AI Agent Evaluation

Copilot Agent Golden Test Set: Scenarios, Graders, and Regression Checks

A Copilot agent becomes easier to trust when its important behaviors are written down as repeatable test cases. This page shows how to design that test set without duplicating the broader Copilot agent evaluation guide.

Contents

Why a golden test set matters
A practical test case schema
Scenario types to include
Grader design
Release gates
FAQ

Why a golden test set matters

Copilot and AI agents fail differently from ordinary chatbots. They may call tools, parse JSON, update records, retrieve sources, ask for clarification, or escalate to a human. A golden test set turns those expected behaviors into repeatable checks.

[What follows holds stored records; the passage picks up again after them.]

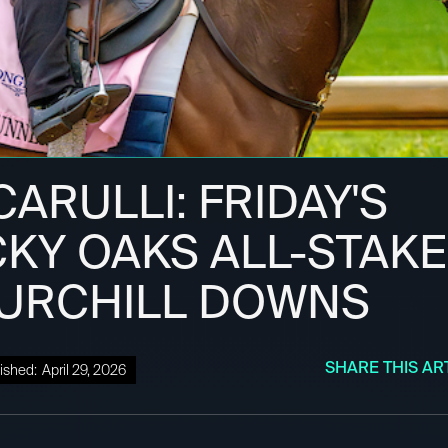
ARULLI: FRIDAY'S
KY OAKS ALL-STAKE
HURCHILL DOWNS
SHARE THIS AR
ished:
April 29, 2026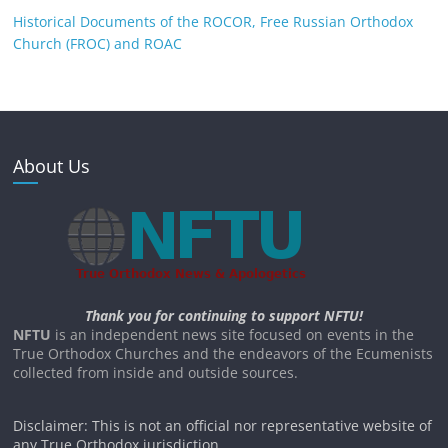
Historical Documents of the ROCOR, Free Russian Orthodox
Church (FROC) and ROAC
About Us
Thank you for continuing to support NFTU!
NFTU
is an independent news site focused on events in the
True Orthodox Churches and the endeavors of the Ecumenists
collected from inside and outside sources.
Disclaimer: This is not an official nor representative website of
any True Orthodox jurisdiction.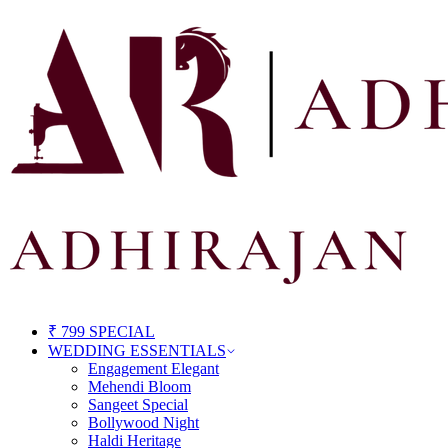
₹ 799 SPECIAL
WEDDING ESSENTIALS
Engagement Elegant
Mehendi Bloom
Sangeet Special
Bollywood Night
Haldi Heritage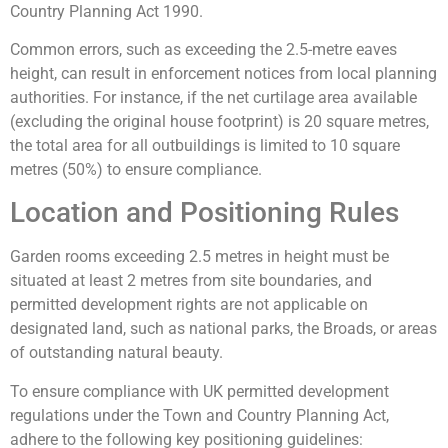
Country Planning Act 1990.
Common errors, such as exceeding the 2.5-metre eaves
height, can result in enforcement notices from local planning
authorities. For instance, if the net curtilage area available
(excluding the original house footprint) is 20 square metres,
the total area for all outbuildings is limited to 10 square
metres (50%) to ensure compliance.
Location and Positioning Rules
Garden rooms exceeding 2.5 metres in height must be
situated at least 2 metres from site boundaries, and
permitted development rights are not applicable on
designated land, such as national parks, the Broads, or areas
of outstanding natural beauty.
To ensure compliance with UK permitted development
regulations under the Town and Country Planning Act,
adhere to the following key positioning guidelines: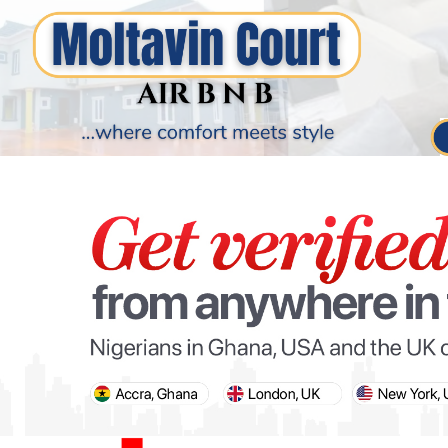
PARIS OLYMPIC GAMES
AFCON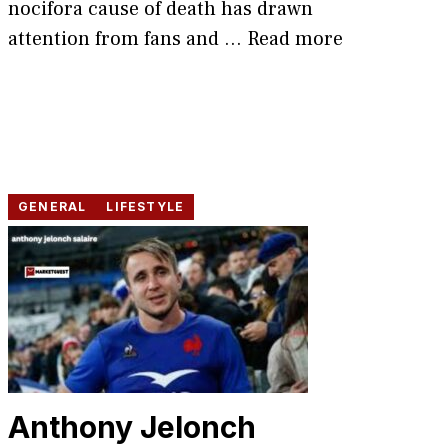
nocifora cause of death has drawn
attention from fans and ...
Read more
GENERAL
LIFESTYLE
An​thony Jelonch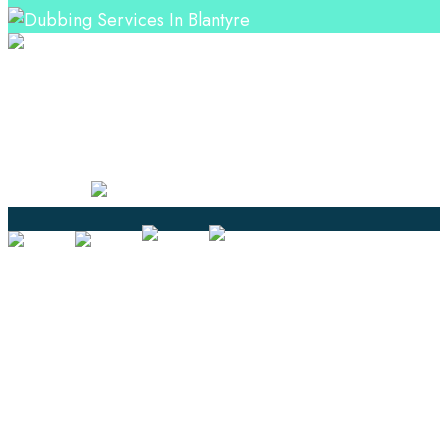
Professional Language Services Solution from Global
Language Experts. Choose from a range of services
and let your business leverage the power of effective
language solutions.
Certified
Ouick Links
Translation
Localization
Dubbing & Voiceover
Transcription
Subtitling & Captioning
Global Market
Annotation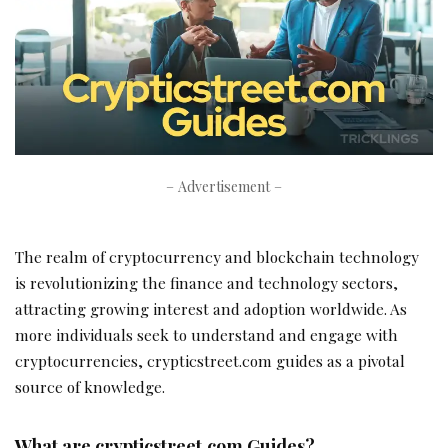
– Advertisement –
The realm of cryptocurrency and blockchain technology
is revolutionizing the finance and technology sectors,
attracting growing interest and adoption worldwide. As
more individuals seek to understand and engage with
cryptocurrencies, crypticstreet.com guides as a pivotal
source of knowledge.
What are crypticstreet.com Guides?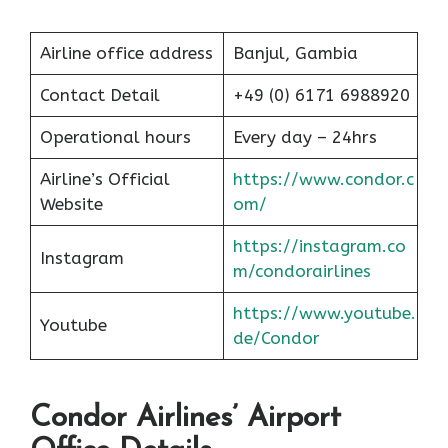
Airline office address
Banjul, Gambia
Contact Detail
+49 (0) 6171 6988920
Operational hours
Every day – 24hrs
Airline’s Official
https://www.condor.c
Website
om/
https://instagram.co
Instagram
m/condorairlines
https://www.youtube.
Youtube
de/Condor
Condor Airlines’ Airport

The goal is not to write a huge benchmark. The goal is to protect the workflows that matter most: common user requests, fragile tool paths, known incidents, ambiguous inputs, no-answer cases, and high-risk actions.

A practical test case schema

Keep each case structured enough that a script, reviewer, or CI job can understand it.

{
  "case_id": "agent_001",
  "scenario": "expense_policy_lookup",
  "user_message": "Can a contractor expense a home office monitor?",
  "expected_behavior": "Answer from contractor policy and cite the policy source.",
  "required_tool_calls": ["search_policy"],
  "forbidden_tool_calls": ["create_reimbursement"],
  "expected_source_ids": ["contractor_expense_policy"],
  "requires_refusal": false,
  "requires_clarification": false,
  "failure_type": "wrong_policy_or_source"
}

Scenario types to include

Scenario	What it catches	Example grader
Happy path	The agent completes a normal task.	Expected answer and source are present.
Ambiguous request	The agent guesses instead of asking a question.	Clarification required.
Missing evidence	The agent invents an answer.	Refusal or escalation required.
Tool error	The agent hides or mishandles failed tool calls.	Retry, fallback, or honest failure message.
High-risk action	The agent performs an action without confirmation.	Draft-only or human approval required.

Grader design

Use layered graders. Deterministic checks should come first because they are cheap and explainable: JSON schema validity, required tool calls, forbidden tool calls, source IDs, state changes, and exact refusal flags. Then use semantic graders for answer quality, tone, and completeness.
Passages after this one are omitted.